Thursday, March 15, 2007

The need for adrenaline and depression

I need to take a break from writing about my childhood. It's to damn depressing. ;) For most of my life, at least since I coould read and I could read at 5, I've been reading books about what makes me the way I am, how did I get this eay and every self help book you can imagine. Plus psychology books and books about social problems.

I've prety much been a thrill seeker all my life and I never ever was worried about what might happen. I was the first in my crowd to hop a moving train, I was the first to climb the water tower, I was the first to smoke and the first to get drunk. The more of an adrenaline rush I could get the happier I was.

I raced cars for two years at small tracks and actually got bored with it. I've been shot, stabbed and cut because of my huge need for the adrenaline rush. I spent a lot of time in places most people wouldn't go into voluntarily. Actually I was still doing that until last month when someone asked me to stop.

She argued with me for hours about driving thru the worst areas of Milwaukee to get to my girlfriends place which isn't in a very good area anyway but it's not the worst. I went into a house, in the worst area of the hood, with my girlfriend, 10 guys, 3 chicks and me. Oh I forget to mention my girlfriend is a black chick and I'm an old white guy. It was quite interesting but no adrenaline rush.

Anyway M finally asked me what I was trying to prove or who I was trying to prove it to. I did it because I was looking for a rush, to prove to myself that I still had the nads to do it and because I didn't give a damn if anything happened. No adrenaline rush driving thru the "hood" at 1:20 in the morning either. It's no shorter to go that way nor is it longer, it's just one way to get to her house from where I stay. So now I take the safer way 4 out of 5 times. Made my girlfriend happier too.

Wow, imagine this, I developed an alcohol problem. Sheesh, I wonder how that happened. Most people ended up in treatment back in 1980 for 30-60 days. I was there for nine freaking months before they finally let me out. Naturally I had a drink with my steak at the first steakhouse I came to the day they let me out.

A shrink told me once I was the kind of person who jumped off cliffs without a parchute because I had the confidence I'd be able to build one on the way down. Another shrink told me I was born about 150 years to late. Court ordered shrinks are mostly full of crap. For years I never made a plan of any kind. Whatever happened, happened. It was live from moment to moment and hunt the ever increasing need for adrenaline.

I was the kid your mother told you to stay away from. I had no friends, still don't, and didn't need any. I was always accused of being a ringleader or the leader and I never was. I was on my own path and if people followed me that was their choice and I didn't care. I did what I wanted, when I wanted and where I wanted and defied anyone to stop me. Despite that I was never a leader, I was just out in front. The rest followed like sheep and I seldom noticed.

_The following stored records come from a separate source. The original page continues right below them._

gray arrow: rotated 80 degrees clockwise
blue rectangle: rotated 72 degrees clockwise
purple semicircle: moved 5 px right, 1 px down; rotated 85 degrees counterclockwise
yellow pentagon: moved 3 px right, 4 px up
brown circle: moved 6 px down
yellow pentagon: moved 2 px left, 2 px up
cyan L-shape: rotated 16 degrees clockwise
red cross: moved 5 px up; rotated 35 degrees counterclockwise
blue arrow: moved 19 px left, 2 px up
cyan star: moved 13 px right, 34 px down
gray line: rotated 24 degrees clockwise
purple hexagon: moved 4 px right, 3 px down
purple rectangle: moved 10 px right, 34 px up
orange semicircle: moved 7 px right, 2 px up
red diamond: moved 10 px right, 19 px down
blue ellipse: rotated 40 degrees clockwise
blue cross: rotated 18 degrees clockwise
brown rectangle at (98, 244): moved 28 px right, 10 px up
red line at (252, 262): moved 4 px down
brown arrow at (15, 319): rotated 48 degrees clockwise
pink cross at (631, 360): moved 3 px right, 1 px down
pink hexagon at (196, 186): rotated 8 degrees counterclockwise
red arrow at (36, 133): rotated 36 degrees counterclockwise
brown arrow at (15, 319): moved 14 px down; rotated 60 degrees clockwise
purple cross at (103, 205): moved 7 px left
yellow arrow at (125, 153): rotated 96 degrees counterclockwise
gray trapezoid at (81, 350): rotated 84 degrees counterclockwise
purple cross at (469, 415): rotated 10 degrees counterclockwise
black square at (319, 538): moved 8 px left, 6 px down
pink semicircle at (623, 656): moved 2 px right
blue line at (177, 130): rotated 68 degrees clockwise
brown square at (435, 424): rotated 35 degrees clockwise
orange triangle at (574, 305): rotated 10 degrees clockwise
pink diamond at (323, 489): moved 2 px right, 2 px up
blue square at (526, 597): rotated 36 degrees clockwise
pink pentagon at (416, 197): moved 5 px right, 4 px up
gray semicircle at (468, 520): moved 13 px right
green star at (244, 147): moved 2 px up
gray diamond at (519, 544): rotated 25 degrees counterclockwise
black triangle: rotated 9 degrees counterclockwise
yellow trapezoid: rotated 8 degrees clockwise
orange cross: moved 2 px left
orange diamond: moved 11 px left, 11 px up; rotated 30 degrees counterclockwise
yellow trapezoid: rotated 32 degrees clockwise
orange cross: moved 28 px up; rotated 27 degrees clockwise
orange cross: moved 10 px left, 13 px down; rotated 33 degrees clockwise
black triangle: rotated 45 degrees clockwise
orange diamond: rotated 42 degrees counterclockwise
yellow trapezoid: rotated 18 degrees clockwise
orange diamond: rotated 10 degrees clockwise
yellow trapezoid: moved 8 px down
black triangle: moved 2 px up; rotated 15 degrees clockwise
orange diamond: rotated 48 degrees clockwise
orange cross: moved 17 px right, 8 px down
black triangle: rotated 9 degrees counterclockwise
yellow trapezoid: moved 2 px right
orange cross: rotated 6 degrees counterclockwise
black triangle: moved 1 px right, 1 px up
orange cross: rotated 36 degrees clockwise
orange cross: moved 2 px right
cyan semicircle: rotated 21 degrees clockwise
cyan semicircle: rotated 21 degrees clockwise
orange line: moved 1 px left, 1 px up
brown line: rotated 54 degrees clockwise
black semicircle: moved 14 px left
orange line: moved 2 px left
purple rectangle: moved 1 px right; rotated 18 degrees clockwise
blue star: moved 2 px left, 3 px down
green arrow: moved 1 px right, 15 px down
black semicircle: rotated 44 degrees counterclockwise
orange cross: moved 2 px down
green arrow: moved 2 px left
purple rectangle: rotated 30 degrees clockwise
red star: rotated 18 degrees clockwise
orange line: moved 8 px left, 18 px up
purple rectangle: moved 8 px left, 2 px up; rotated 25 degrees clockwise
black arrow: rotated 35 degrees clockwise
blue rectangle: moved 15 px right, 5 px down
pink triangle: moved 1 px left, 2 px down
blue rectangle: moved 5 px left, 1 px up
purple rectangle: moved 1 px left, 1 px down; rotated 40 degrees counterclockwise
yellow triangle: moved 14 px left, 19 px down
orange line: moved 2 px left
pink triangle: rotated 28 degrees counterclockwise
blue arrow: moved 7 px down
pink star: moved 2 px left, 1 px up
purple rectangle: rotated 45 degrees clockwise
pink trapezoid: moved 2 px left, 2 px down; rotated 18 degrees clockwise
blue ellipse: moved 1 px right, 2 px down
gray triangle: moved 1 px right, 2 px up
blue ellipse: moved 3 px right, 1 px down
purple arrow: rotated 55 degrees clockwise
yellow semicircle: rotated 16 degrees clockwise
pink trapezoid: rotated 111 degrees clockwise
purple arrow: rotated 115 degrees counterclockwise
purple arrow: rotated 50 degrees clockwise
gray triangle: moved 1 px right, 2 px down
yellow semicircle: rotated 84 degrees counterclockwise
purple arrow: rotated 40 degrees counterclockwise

Leadership implies caring about your followers and no one in authority ever got it that I didn't give a damn about anyone behind me. I ran around with an older crowd because the kids my age seemed so childish yet they almost always followed along behind me. Even the older guys I hung around with.

Y'all won't believe this but I was the first kid in town to wear blue jeans and I was the first kid in town to wear boots all the time. Back then wearing jeansmenat you were a bad person or a troublemaker or juvenile delinquent. Everyone wore slacks or khaki pants and no one wore jeans, but me. Heh, two years later every kid in town was wearing jeans. Believe it or not I started wearing them because back then you could get Levi's 3 pairs for 5 bucks. I had to buy my own clothes so I bought cheap, not popular. Funny, now slacks are cheaper than Levi's are.

The one thing I always had was plenty of girlfriends tho. Still do when I want to have. At this moment I'm not particularly interested in anyone but one girl and she isn't interested in me. Oh, forgot, broke up with the Milwaukee chick a couple of weeks ago. Didn't even care when it happened. I just got tired of her I guess.

Just like I'm tired of life. I might as well have written the next day in my life as remembering this stuff is as depressing as what I don't want to talk about or even remember. That's life, no matter how depressing it is or how bad it gets. Unfortunately, at least in my point of view, I'll get thru this too as I'm to damn stubborn to just freaking give up without a fight. Lol, even more depressing is when I get thru this it will just happen again as it has in the past. Now there's a lovely future.